- Zika virus infection
Action requested: Implement practices to prevent spread of influenza.
Background & Recommendations:
The influenza season is upon us in earnest. As of 1/9/16, the Health District had received reports of only four influenza-related hospitalizations and no influenza-related deaths, heightened school absenteeism, or outbreaks in long term care facilities. However, Providence Regional Medical Center Everett has reported more influenza-related hospitalizations in the past week and The Everett Clinic has reported marked increase in testing and positive results for influenza. Nationally, rates remained low as of last week, but reports are increasing. Public health laboratories have most frequently reported influenza A, with influenza A (H1N1) viruses predominating.
All health care facilities should implement practices to prevent the spread of influenza. All health care providers and ancillary staff who come in direct contact with patients should be vaccinated against influenza; health care providers who become ill should remain out of work until at least 24 hours after fever has resolved. Minimize exposure potential by screening and triage of symptomatic patients, then assuring good respiratory and hand hygiene (e.g., cough etiquette, masking). Health care providers should always practice hand hygiene frequently and should adhere to droplet precautions when caring for patients with respiratory symptoms. Detailed guidance can be found at http://www.cdc.gov/flu/professionals/infectioncontrol/healthcaresettings.htm.
Zika virus infection
Action requested: Consider Zika virus infection in patients with acute fever, rash, arthralgia, or conjunctivitis, and who have traveled to areas with ongoing transmission in the two weeks prior to illness onset.

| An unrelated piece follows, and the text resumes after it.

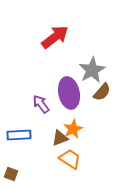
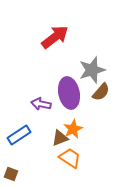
gray star: rotated 12 degrees clockwise
brown semicircle: moved 1 px left
purple arrow: rotated 42 degrees counterclockwise
blue rectangle: rotated 30 degrees counterclockwise
orange trapezoid: moved 1 px up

Background: Zika virus is a mosquito-borne flavivirus. Outbreaks of Zika virus disease have been reported previously in Africa, Asia, and some Pacific islands. As of 15 JAN 2016, local transmission of Zika virus had been identified in at least 14 countries or territories in the Americas, including Puerto Rico, other Caribbean islands, and Mexico. (see http://www.paho.org/hq/index.php?option=com_topics&view=article&id=427&Itemid=41484&lang=en). Spread to other countries in the region is expected. Although local transmission of Zika virus has not been documented in the continental US, Zika infections have been reported in travelers returning to the US and the number will likely increase. Imported cases may result in local spread of the virus in the continental US via human-to-mosquito-to-human transmission.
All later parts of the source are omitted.